◆ THE PROBLEM:
Please copy all of the entries exactly, but drop every picture.

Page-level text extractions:
[Start of Attachment]

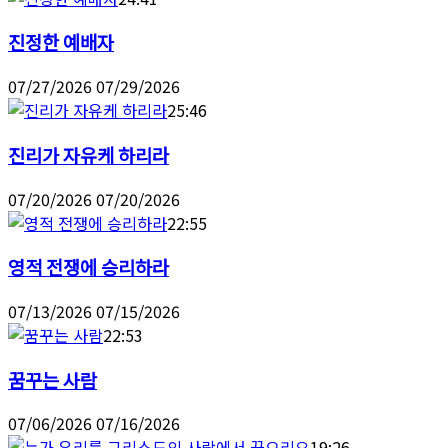
진정한 예배자
07/27/2026
07/29/2026
25:46
진리가 자유케 하리라
07/20/2026
07/20/2026
22:55
영적 전쟁에 승리하라
07/13/2026
07/15/2026
22:53
꿈꾸는 사람
07/06/2026
07/16/2026
19:26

[End of Attachment]

◆ RESULT OF THE TASK:
진정한 예배자
07/27/2026
07/29/2026
25:46
진리가 자유케 하리라
07/20/2026
07/20/2026
22:55
영적 전쟁에 승리하라
07/13/2026
07/15/2026
22:53
꿈꾸는 사람
07/06/2026
07/16/2026
19:26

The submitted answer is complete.